Doscientas personas haciendo cola para pisar la cumbre del Everest en un mismo día es algo inconcebible, pero no es más que la gota que colma el vaso de una actividad deportiva que se ha convertido en los últimos años en una forma de rendirle culto a nuestro propio ego. Para los conocedores de la materia, quizá sorprendan más los números de una montaña como el “Kangchen”, otro coloso, en el que la semana pasada se “reunían” en la cumbre más de sesenta personas al mismo tiempo.
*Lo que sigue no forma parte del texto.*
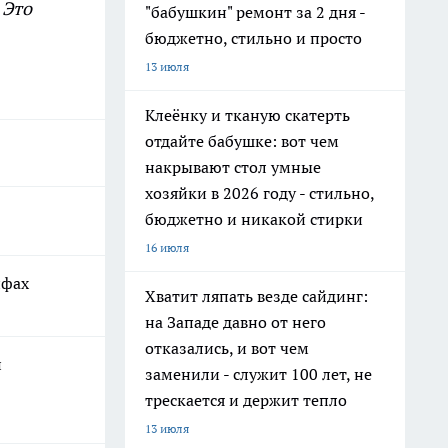
 Это
"бабушкин" ремонт за 2 дня -
бюджетно, стильно и просто
13 июля
Клеёнку и тканую скатерть
отдайте бабушке: вот чем
накрывают стол умные
хозяйки в 2026 году - стильно,
бюджетно и никакой стирки
16 июля
ифах
Хватит ляпать везде сайдинг:
на Западе давно от него
отказались, и вот чем
и
заменили - служит 100 лет, не
трескается и держит тепло
13 июля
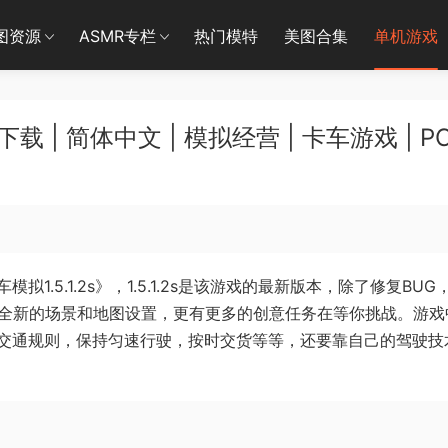
图资源
ASMR专栏
热门模特
美图合集
单机游戏
下载 | 简体中文 | 模拟经营 | 卡车游戏 | P
.5.1.2s》，1.5.1.2s是该游戏的最新版本，除了修复BUG
到全新的场景和地图设置，更有更多的创意任务在等你挑战。游戏
交通规则，保持匀速行驶，按时交货等等，还要靠自己的驾驶技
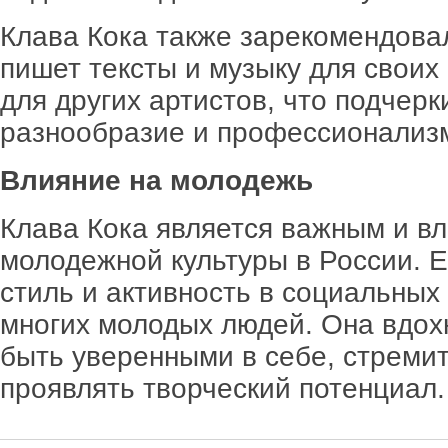
Клава Кока также зарекомендовал
пишет тексты и музыку для своих
для других артистов, что подчерк
разнообразие и профессионализ
Влияние на молодежь
Клава Кока является важным и в
молодежной культуры в России. 
стиль и активность в социальных
многих молодых людей. Она вдох
быть уверенными в себе, стремит
проявлять творческий потенциал.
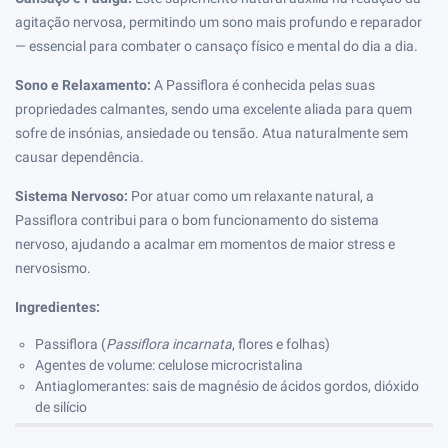
agitação nervosa, permitindo um sono mais profundo e reparador
— essencial para combater o cansaço físico e mental do dia a dia.
Sono e Relaxamento:
A Passiflora é conhecida pelas suas
propriedades calmantes, sendo uma excelente aliada para quem
sofre de insónias, ansiedade ou tensão. Atua naturalmente sem
causar dependência.
Sistema Nervoso:
Por atuar como um relaxante natural, a
Passiflora contribui para o bom funcionamento do sistema
nervoso, ajudando a acalmar em momentos de maior stress e
nervosismo.
Ingredientes:
Passiflora (
Passiflora incarnata
, flores e folhas)
Agentes de volume: celulose microcristalina
Antiaglomerantes: sais de magnésio de ácidos gordos, dióxido
de silício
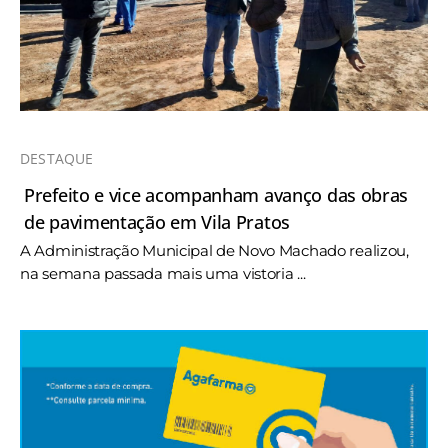
DESTAQUE
Prefeito e vice acompanham avanço das obras
de pavimentação em Vila Pratos
A Administração Municipal de Novo Machado realizou,
na semana passada mais uma vistoria ...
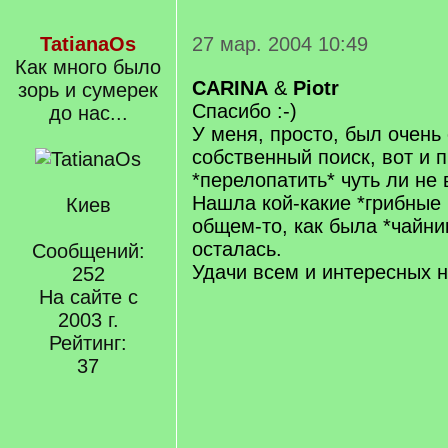
TatianaOs
27 мар. 2004 10:49
Как много было
CARINA
&
Piotr
зорь и сумерек
Спасибо :-)
до нас...
У меня, просто, был очень
собственный поиск, вот и 
*перелопатить* чуть ли не в
Нашла кой-какие *грибные м
Киев
общем-то, как была *чайник
осталась.
Сообщений:
Удачи всем и интересных н
252
На сайте с
2003 г.
Рейтинг:
37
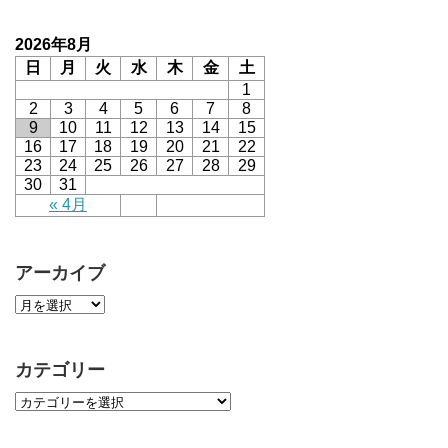
2026年8月
日
月
火
水
木
金
土
1
2
3
4
5
6
7
8
9
10
11
12
13
14
15
16
17
18
19
20
21
22
23
24
25
26
27
28
29
30
31
« 4月
アーカイブ
カテゴリー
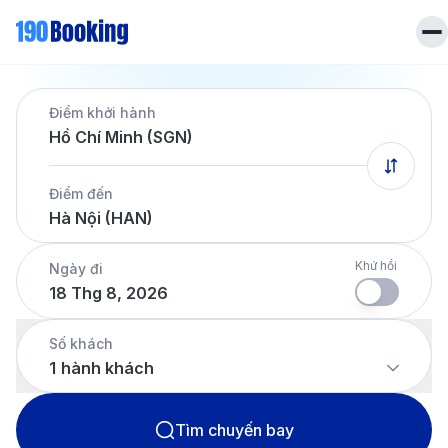
Trang chủ
Điểm khởi hành
Vé máy bay
Hồ Chí Minh (SGN)
Tin tức
Khách sạn
Điểm đến
Dịch vụ
Hà Nội (HAN)
Tin tức
Liên hệ
Hotline
028 7303 6167
Khứ hồi
Ngày đi
18 Thg 8, 2026
Tiếng Việt
Số khách
1
hành khách
Tìm chuyến bay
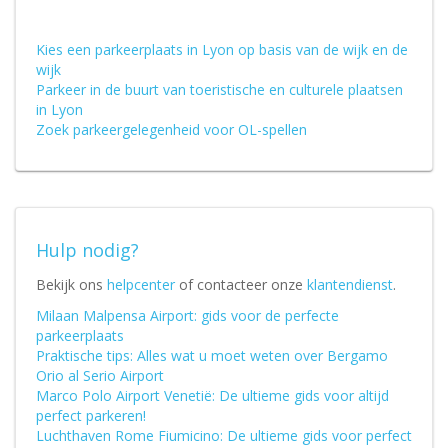
Kies een parkeerplaats in Lyon op basis van de wijk en de
wijk
Parkeer in de buurt van toeristische en culturele plaatsen
in Lyon
Zoek parkeergelegenheid voor OL-spellen
Hulp nodig?
Bekijk ons
helpcenter
of contacteer onze
klantendienst
.
Milaan Malpensa Airport: gids voor de perfecte
parkeerplaats
Praktische tips: Alles wat u moet weten over Bergamo
Orio al Serio Airport
Marco Polo Airport Venetië: De ultieme gids voor altijd
perfect parkeren!
Luchthaven Rome Fiumicino: De ultieme gids voor perfect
Una de las cimas más duras de la tierra que ahora parece hacerse más humana gracias a las nuevas tecnologías puestas a disposición del “turista de montaña”: oxígeno en botella, cuerdas fijas, dos o tres porteadores por cabeza, en definitiva, miles y miles de euros invertidos en una foto que poder colgar en las redes sociales ¿Es esa la razón de este despropósito, del suicidio colectivo del alpinismo?
Señores, hemos matado la aventura. Ya dijo Messner, meses atrás al recoger el premio Princesa de Asturias, que el turismo de montaña no es aventura. El alpinismo de los años de posguerra ya no existe. Hemos prostituido de tal forma esta actividad que habrá que inventar nuevas formas de dar rienda a suelta a lo que nos movía por subirnos a las montañas.
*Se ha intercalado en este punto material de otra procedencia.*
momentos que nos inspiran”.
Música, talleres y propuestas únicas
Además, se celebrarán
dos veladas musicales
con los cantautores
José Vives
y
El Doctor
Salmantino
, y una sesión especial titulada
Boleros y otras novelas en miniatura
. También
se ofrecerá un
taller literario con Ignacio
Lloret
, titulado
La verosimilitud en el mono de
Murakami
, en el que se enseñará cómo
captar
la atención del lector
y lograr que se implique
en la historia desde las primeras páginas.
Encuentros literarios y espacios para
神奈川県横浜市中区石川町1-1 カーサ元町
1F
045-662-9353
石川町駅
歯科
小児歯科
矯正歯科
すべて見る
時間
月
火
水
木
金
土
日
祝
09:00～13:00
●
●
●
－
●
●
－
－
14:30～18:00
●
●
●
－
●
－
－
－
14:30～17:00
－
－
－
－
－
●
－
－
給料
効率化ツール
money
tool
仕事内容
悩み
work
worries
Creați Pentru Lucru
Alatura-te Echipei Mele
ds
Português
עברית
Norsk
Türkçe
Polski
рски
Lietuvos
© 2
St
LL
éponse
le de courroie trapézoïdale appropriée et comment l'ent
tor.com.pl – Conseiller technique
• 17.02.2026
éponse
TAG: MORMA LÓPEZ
Si Amundsen, Luis Amadeo de Saboya, Terray, Kukutzka o tantos otros levantaran la cabeza, pensarían que estamos locos. Y es que lo estamos. La vorágine de las expediciones comerciales y la masificación en las zonas de montaña contribuyen al deterioro del planeta, a la modificación de los hábitats y de la cultura tradicional, al incremento de accidentes y rescates.
El alpinismo es pasión. Es el deseo irrefrenable de aprender, de trasladar a nuestro mundo unos valores que nos hacen mejores. Lo que yo y otros hemos buscado en las altas montañas es precisamente lo contrario a lo que ahora encuentro. Esa necesidad incontrolable de vivir, de respirar, de sentir el viento y el silencio, de dormir bajo las estrellas en comunión con uno mismo, de descender a nuestros instintos más primarios. Es eso lo que nos hace sentir vivos y llenos.
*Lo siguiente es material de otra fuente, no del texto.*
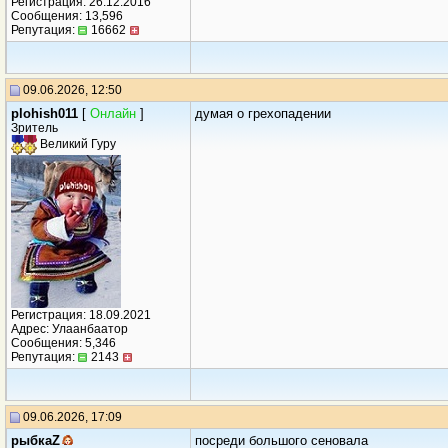
Регистрация: 26.12.2016
Сообщения: 13,596
Репутация:
16662
09.06.2026, 12:50
plohish011
[
Онлайн
]
думая о грехопадении
Зритель
Великий Гуру
Регистрация: 18.09.2021
Адрес: Улаанбаатор
Сообщения: 5,346
Репутация:
2143
09.06.2026, 17:09
рыбкаZ
посреди большого сеновала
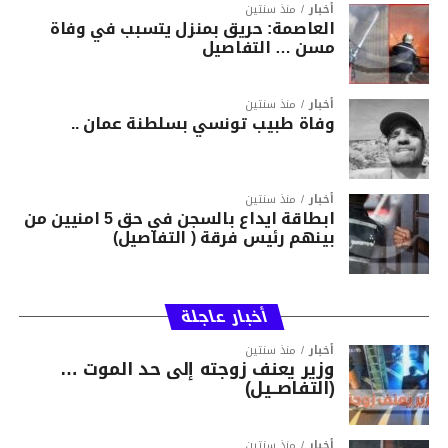
أخبار
منذ سنتين
العاصمة: حريق بمنزل يتسبب في وفاة
مسن … التفاصيل
أخبار
منذ سنتين
وفاة طبيب تونسي بسلطنة عمان ..
أخبار
منذ سنتين
ابطاقة ايداع بالسجن في حق 5 امنيين من
بينهم رئيس فرقة ( التفاصيل)
أخبار عاجلة
أخبار
منذ سنتين
وزير يعنف زوجته إلى حد الموت …
(التفاصــيل)
أخبار
منذ سنتين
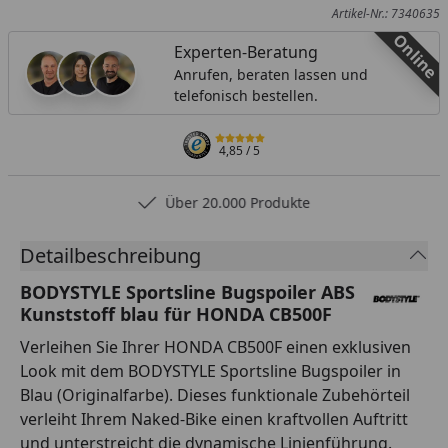
Artikel-Nr.: 7340635
Online
Experten-Beratung
Anrufen, beraten lassen und
telefonisch bestellen.
4,85
/ 5
Über 20.000 Produkte
Detailbeschreibung
BODYSTYLE Sportsline Bugspoiler ABS
Kunststoff blau für HONDA CB500F
Verleihen Sie Ihrer HONDA CB500F einen exklusiven
Look mit dem BODYSTYLE Sportsline Bugspoiler in
Blau (Originalfarbe). Dieses funktionale Zubehörteil
verleiht Ihrem Naked-Bike einen kraftvollen Auftritt
und unterstreicht die dynamische Linienführung.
Dicen que pondrán un teleférico a la cumbre del Kilimanjaro, que un alpinista trata de hacer los catorce ochomiles en siete meses (lleva seis en mes y medio), que han montado un pub en el campo base del Everest… No perdamos la esperanza. Nos queda volver a la esencia de la aventura: el riesgo. Porque sin riesgo no hay aventura. Quedan muchas cosas con las que aún podemos disfrutar de la verdadera esencia del alpinismo sin masificaciones: las ascensiones invernales, las paredes más técnicas y verticales, las montañas más bajas pero más complejas, aquellas actividades en las que nos sirvamos por nosotros mismos. Serán esas y no otras las que nos hagan sentir satisfechos. Todo lo demás, seguirá siendo un circo.
Yo lo seguiré intentando, seguiré soñando, me seguiré apasionando mientras existan otras montañas. No, todavía no me ha llegado la hora de bajarme.